Over the next ten years, there should be fewer freelance workers in the creative industries and more people with “secure ideas” of their employment, the Minister for Creative Industries and Arts has said.
Speaking at a Culture, Media and Sport Committee meeting on 8 July, Chris Bryant MP said he understood why lots of people want to work freelance, but he was not sure it was “really good for the industry”.
Referencing his mother, who was employed by the BBC as a makeup artist, he said, “There are no makeup artists who are employees today.”
He continued, “In the end, if so many people are just freelancers, it doesn’t provide you with continuity, so there ends up being a bit of a skills problem. How do you make sure that people are trained and get ongoing training?
“So I would like us, in the course of this… 10 year period, to get to a place where fewer people in the sector are working freelance, and more people have more secure ideas of what of their employment is”.
Bryant was giving evidence to the committee on the Department for Culture, Media and Sport’s recently published Creative Industries sector plan, which included proposals to appoint a creative freelance champion to advocate for the sector’s freelancers.
During the meeting, he rejected suggestions that the new role was a “fob off”, adding, “We’ve got to do a lot more work on precisely what this is going to look like and how we can make it effective and proportionate to the work that we need to do.”
While the precise terms of reference for the role, including whether it is a full-time paid role or freelance, are still to be decided, Bryant confirmed it would not be a minister but “somebody with more independence” empowered to work across government departments.
Making society more freelancer-friendly
Speaking earlier in the session, Caroline Norbury, CEO of Creative England, said the role of the champion should be to address the limitations for freelancers across society in areas such as pensions and mortgages.
“We have a problem, I think generally within different government structures that we don’t have the right product suite for freelancers,” she said.
Referencing the estimated 3 million UK taxpayers, many of whom were self-employed workers or freelancers, who arbitrarily “fell through the gaps” of former Chancellor Rishi Sunak’s pandemic support schemes, Norbury said, “The problem in Covid isn’t that the Treasury didn’t want to support them.

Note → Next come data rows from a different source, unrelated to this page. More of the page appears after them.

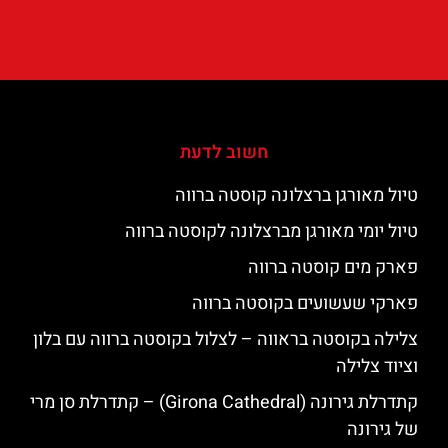
חשוב לדעת
טיול מאורגן ברצלונה קוסטה ברווה
טיול יומי מאורגן מברצלונה לקוסטה ברווה
פארק מים קוסטה ברווה
פארקי שעשועים בקוסטה ברווה
צלילה בקוסטה בראווה – לצלול בקוסטה ברווה עם בלון
וציוד צלילה
קתדרלת גירונה (Girona Cathedral) – קתדרלת סן מרי
של גירונה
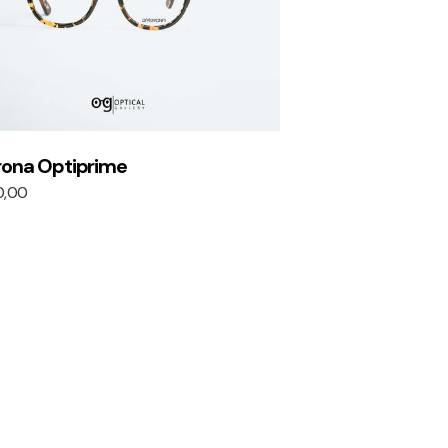
rona Optiprime
0,00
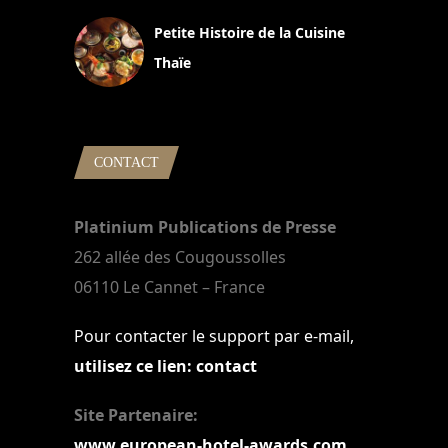
Petite Histoire de la Cuisine
Thaïe
22 mars 2024
CONTACT
Platinium Publications de Presse
262 allée des Cougoussolles
06110 Le Cannet – France
Pour contacter le support par e-mail,
utilisez ce lien: contact
Site Partenaire:
www.european-hotel-awards.com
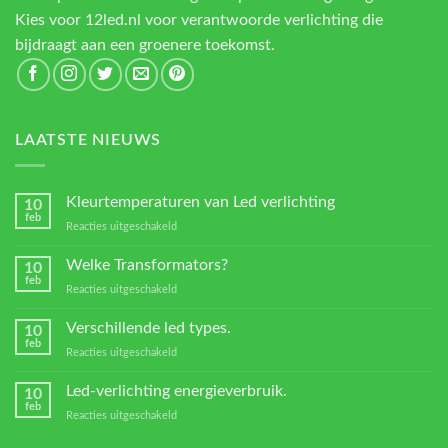
Kies voor 12led.nl voor verantwoorde verlichting die
bijdraagt aan een groenere toekomst.
LAATSTE NIEUWS
Kleurtemperaturen van Led verlichting
10
feb
voor
Reacties uitgeschakeld
Kleurtemperaturen
van
Welke Transformators?
10
Led
feb
voor
Reacties uitgeschakeld
verlichting
Welke
Transformators?
Verschillende led types.
10
feb
voor
Reacties uitgeschakeld
Verschillende
led
Led-verlichting energieverbruik.
10
types.
feb
voor
Reacties uitgeschakeld
Led-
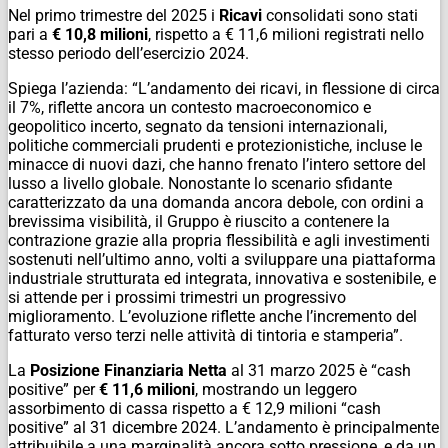
Nel primo trimestre del 2025 i
Ricavi
consolidati sono stati
pari a
€ 10,8 milioni
, rispetto a € 11,6 milioni registrati nello
stesso periodo dell’esercizio 2024.
Spiega l’azienda: “L’andamento dei ricavi, in flessione di circa
il 7%, riflette ancora un contesto macroeconomico e
geopolitico incerto, segnato da tensioni internazionali,
politiche commerciali prudenti e protezionistiche, incluse le
minacce di nuovi dazi, che hanno frenato l’intero settore del
lusso a livello globale. Nonostante lo scenario sfidante
caratterizzato da una domanda ancora debole, con ordini a
brevissima visibilità, il Gruppo è riuscito a contenere la
contrazione grazie alla propria flessibilità e agli investimenti
sostenuti nell’ultimo anno, volti a sviluppare una piattaforma
industriale strutturata ed integrata, innovativa e sostenibile, e
si attende per i prossimi trimestri un progressivo
miglioramento. L’evoluzione riflette anche l’incremento del
fatturato verso terzi nelle attività di tintoria e stamperia”.
La
Posizione Finanziaria Netta
al 31 marzo 2025 è “cash
positive” per
€ 11,6 milioni
, mostrando un leggero
assorbimento di cassa rispetto a € 12,9 milioni “cash
positive” al 31 dicembre 2024. L’andamento è principalmente
attribuibile a una marginalità ancora sotto pressione, e da un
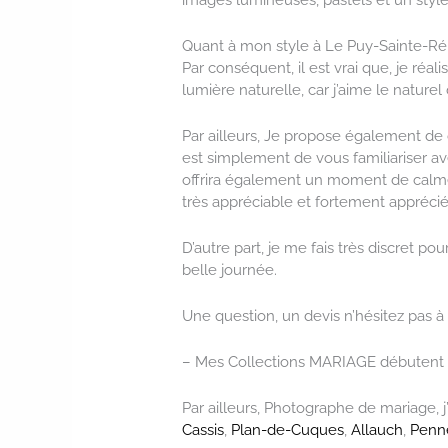
Quant à mon style à Le Puy-Sainte-Ré
Par conséquent, il est vrai que, je réa
lumière naturelle, car j’aime le naturel 
Par ailleurs, Je propose également d
est simplement de vous familiariser av
offrira également un moment de calme 
très appréciable et fortement apprécié
D’autre part, je me fais très discret p
belle journée.
Une question, un devis n’hésitez pas à
– Mes Collections MARIAGE débutent 
Par ailleurs, Photographe de mariage, j’
Cassis
,
Plan-de-Cuques
,
Allauch
,
Penn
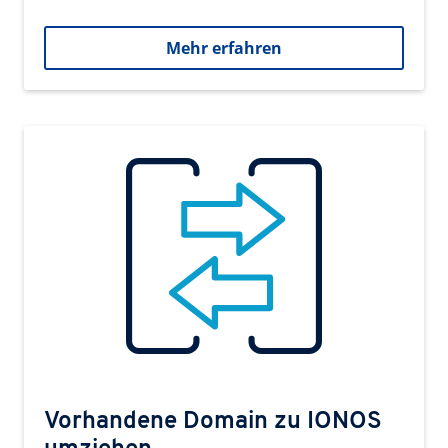
Mehr erfahren
Vorhandene Domain zu IONOS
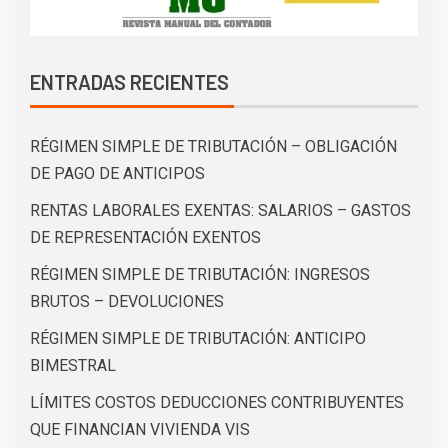
ENTRADAS RECIENTES
RÉGIMEN SIMPLE DE TRIBUTACIÓN – OBLIGACIÓN
DE PAGO DE ANTICIPOS
RENTAS LABORALES EXENTAS: SALARIOS – GASTOS
DE REPRESENTACIÓN EXENTOS
RÉGIMEN SIMPLE DE TRIBUTACIÓN: INGRESOS
BRUTOS – DEVOLUCIONES
RÉGIMEN SIMPLE DE TRIBUTACIÓN: ANTICIPO
BIMESTRAL
LÍMITES COSTOS DEDUCCIONES CONTRIBUYENTES
QUE FINANCIAN VIVIENDA VIS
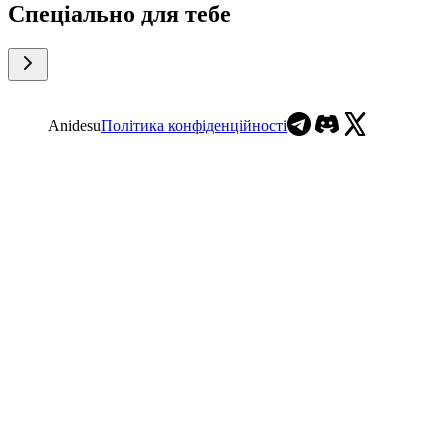
Спеціально для тебе
Anidesu
Політика конфіденційності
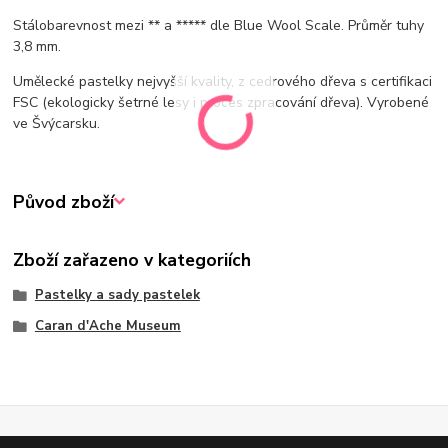
Stálobarevnost mezi ** a ***** dle Blue Wool Scale. Průměr tuhy
3,8 mm.
Umělecké pastelky nejvyšší kvality, z cedrového dřeva s certifikaci
FSC (ekologicky šetrné lesy i proces zpracování dřeva). Vyrobené
ve Švýcarsku.
Původ zboží
Zboží zařazeno v kategoriích
Pastelky a sady pastelek
Caran d'Ache Museum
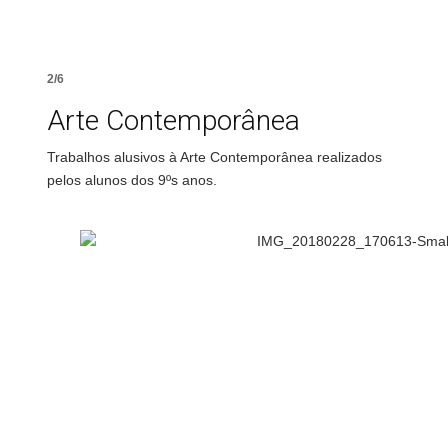
2/6
Arte Contemporânea
Trabalhos alusivos à Arte Contemporânea realizados
pelos alunos dos 9ºs anos.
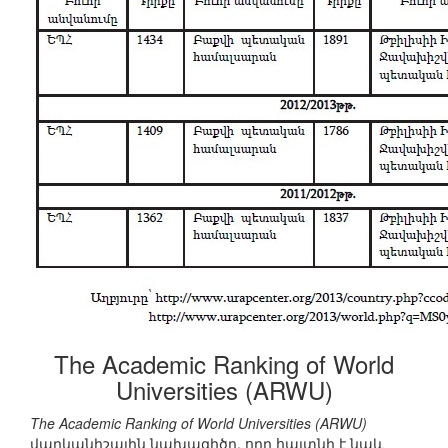
The Academic Ranking of World
Universities (ARWU)
The Academic Ranking of World Universities (ARWU)
վարկանիշային նախագիծը, որը հայտնի է նաև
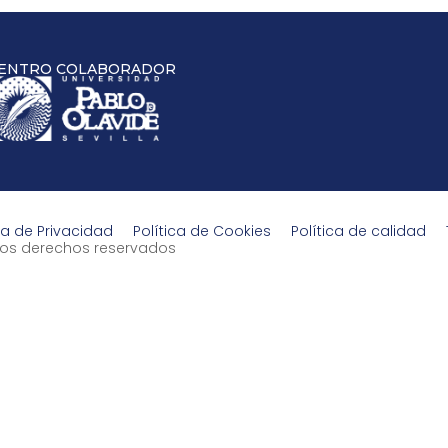
ENTRO COLABORADOR
ca de Privacidad
Política de Cookies
Política de calidad
s los derechos reservados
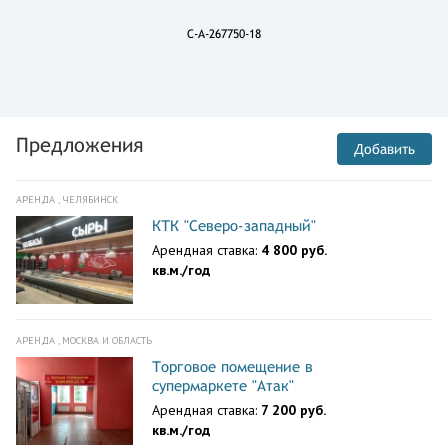
C-A-267750-18
Предложения
Добавить
АРЕНДА , ЧЕЛЯБИНСК
КТК "Северо-западный"
Арендная ставка:
4 800 руб.
кв.м./год
АРЕНДА , МОСКВА И ОБЛАСТЬ
Торговое помещение в
супермаркете "Атак"
Арендная ставка:
7 200 руб.
кв.м./год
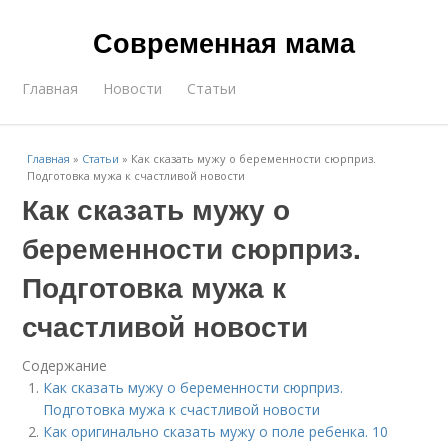
Современная мама
Главная
Новости
Статьи
Главная
»
Статьи
»
Как сказать мужу о беременности сюрприз.
Подготовка мужа к счастливой новости
Как сказать мужу о
беременности сюрприз.
Подготовка мужа к
счастливой новости
Содержание
Как сказать мужу о беременности сюрприз.
Подготовка мужа к счастливой новости
Как оригинально сказать мужу о поле ребенка. 10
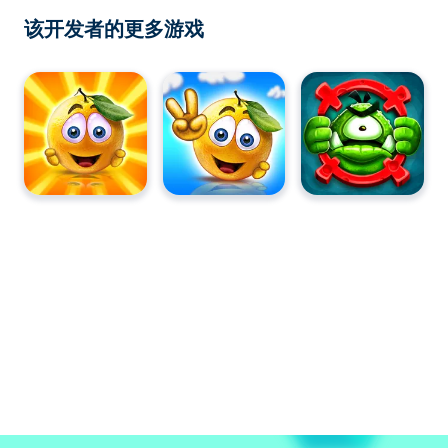
该开发者的更多游戏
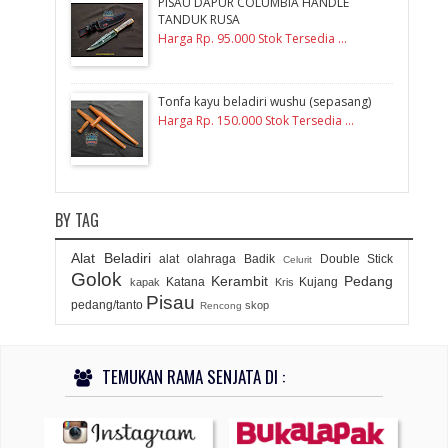
PISAU DAPUR COLUMBIA HANDLE
TANDUK RUSA
Harga Rp. 95.000 Stok Tersedia ...
Tonfa kayu beladiri wushu (sepasang)
Harga Rp. 150.000 Stok Tersedia ...
BY TAG
Alat Beladiri
alat olahraga
Badik
Double Stick
Celurit
Golok
Kerambit
Pedang
Katana
Kujang
kapak
Kris
Pisau
pedang/tanto
skop
Rencong
TEMUKAN RAMA SENJATA DI :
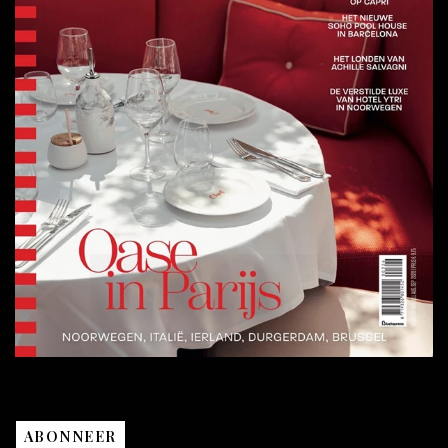
ABONNEER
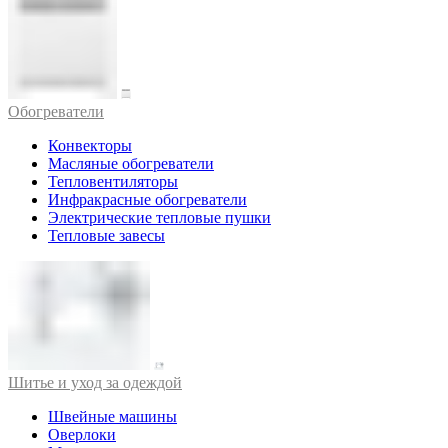
Обогреватели
Конвекторы
Масляные обогреватели
Тепловентиляторы
Инфракрасные обогреватели
Электрические тепловые пушки
Тепловые завесы
Шитье и уход за одеждой
Швейные машины
Оверлоки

It was that they didn’t have a button to press to get money to them.
“I hope that what we will have with the freelance champion is somebody whose job it is to go in and talk to the Department of Work and Pensions about how do you create a market in which you can get insurance companies to create better pension products that work for freelancers? How can we have conversations about mortgages that are better suited to the needs of freelancers?
“This is something that isn’t just for the creative industries. This is a mode of work that is becoming more and more common.
“As a society and a community, we need to have the products that are there to recognise that job style, rather than what we have at the moment, which is a whole set of traditional ways in which people are incentivised to save or to invest in their career and so on, that just don’t work for people who actually work outside of that.”